The Sabriyah Upper Burgan is a major oil reservoir in North Kuwait with high oil saturation and is currently considered for mobility control via polymer flooding. Although there is high confidence in the selected technology, there are technological and geologic challenges that must be understood to transition towards phased commercial field development. Engineering and geologic screening suggested that chemical flood technologies were superior to either miscible gas or waterflood technologies. Of the chemical flood technologies, mobility control flooding was considered the best choice due to available water ion composition and total dissolved solids (TDS). Evaluation of operational and economic considerations were instrumental in recommending mobility control polymer flooding for pilot testing. Laboratory selected acceptable polymer for use with coreflood incremental oil recovery being up to 9% OOIP. Numerical simulation recommended two commercial size pilots, a 3-pattern and a 5-pattern of irregular five spots, with forecast incremental oil recovery factors of 5.6% OOIP over waterflood. Geologic uncertainty is the greatest challenge in the oil and gas industry, which is exacerbated with any EOR project.

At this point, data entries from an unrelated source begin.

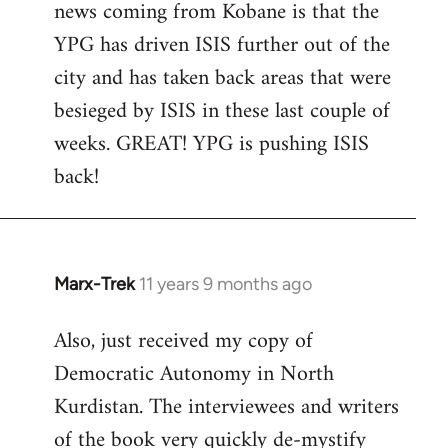
news coming from Kobane is that the
YPG has driven ISIS further out of the
city and has taken back areas that were
besieged by ISIS in these last couple of
weeks. GREAT! YPG is pushing ISIS
back!
Marx-Trek
11 years 9 months ago
In
reply
Also, just received my copy of
to
Democratic Autonomy in North
Welcome
by
Kurdistan. The interviewees and writers
libcom.org
of the book very quickly de-mystify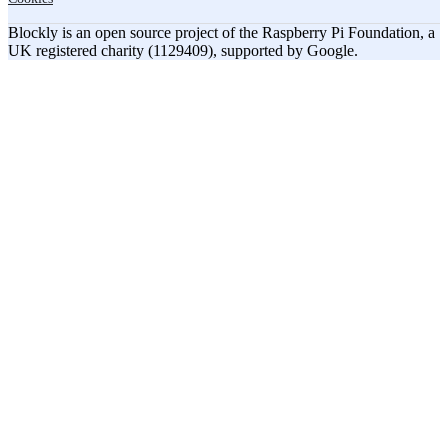
Blockly is an open source project of the Raspberry Pi Foundation, a
UK registered charity (1129409), supported by Google.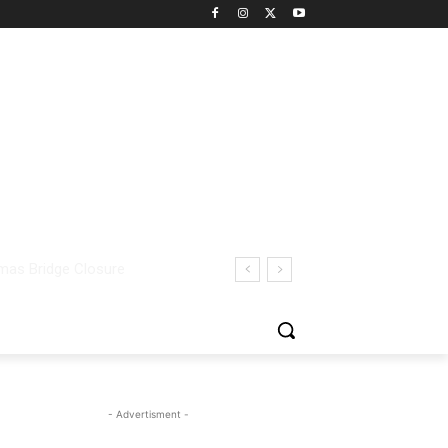
- Advertisment -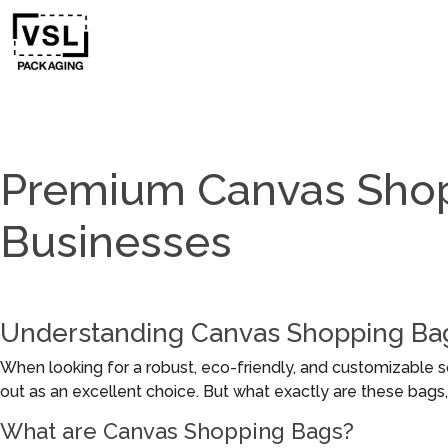
Premium Canvas Shop
Businesses
Understanding Canvas Shopping Ba
When looking for a robust, eco-friendly, and customizable s
out as an excellent choice. But what exactly are these bag
What are Canvas Shopping Bags?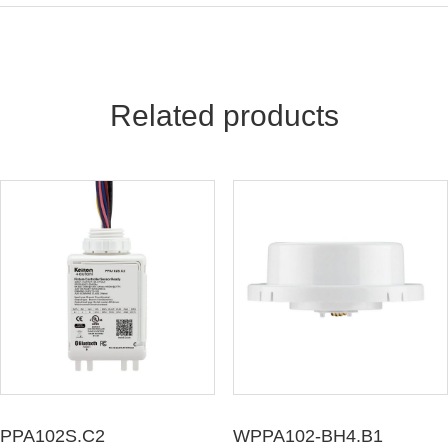
Keilton Network Product Guide
Light Solutions Application Guide
Related products
PPA102S.C2
WPPA102-BH4.B1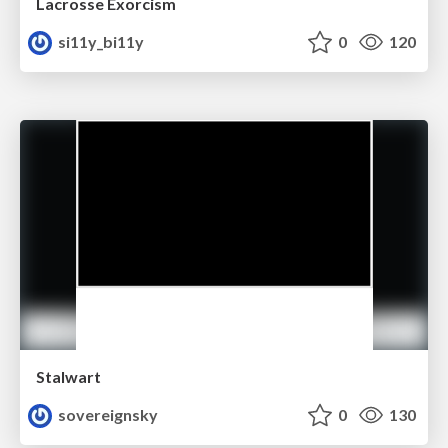
Lacrosse Exorcism
si11y_bi11y
0
120
Stalwart
sovereignsky
0
130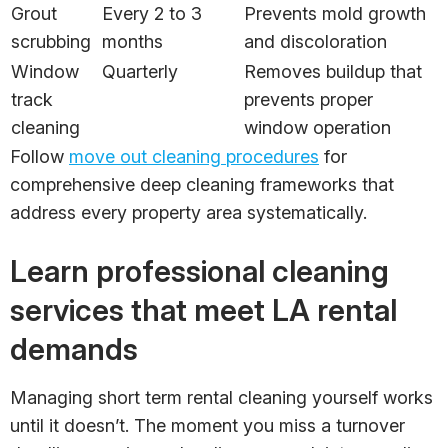
Grout
Every 2 to 3
Prevents mold growth
scrubbing
months
and discoloration
Window
Quarterly
Removes buildup that
track
prevents proper
cleaning
window operation
Follow
move out cleaning procedures
for
comprehensive deep cleaning frameworks that
address every property area systematically.
Learn professional cleaning
services that meet LA rental
demands
Managing short term rental cleaning yourself works
until it doesn’t. The moment you miss a turnover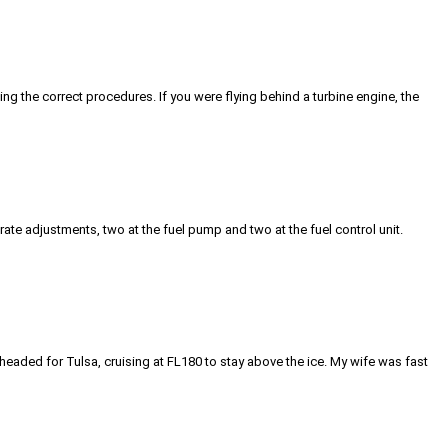
using the correct procedures. If you were flying behind a turbine engine, the
te adjustments, two at the fuel pump and two at the fuel control unit.
eaded for Tulsa, cruising at FL180 to stay above the ice. My wife was fast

Screening of the Upper Burgan reservoirs indicates that UB4 channel sands are the best candidates for EOR technologies. Reservoir quality is excellent and there is sufficient reservoir volume in the northwest quadrant of the field to justify not only a pilot but also future expansion. There is a limited edge water drive of unknown strength that will need to be assessed. The channel facies sandstones have porosities of +25%, permeabilities in the Darcy range, and initial oil saturations of +90%. Pore volume (PV) of the two recommended pilot varies from 29 to 45 million barrels. A total of 0.7 PV of polymer is expected to be injected in 5.6 and 7.9 years for the 3-pattern pilot and the 5-pattern pilot, respectively, with a water drive flush to follow for an additional 5 to 7 years. Incremental cost per incremental barrel of oil of a mobility control polymer flood which includes OPEX and CAPEX costs is $20 (USD). This paper evaluates the (commercial size) pilot design and addresses field development uncertainties.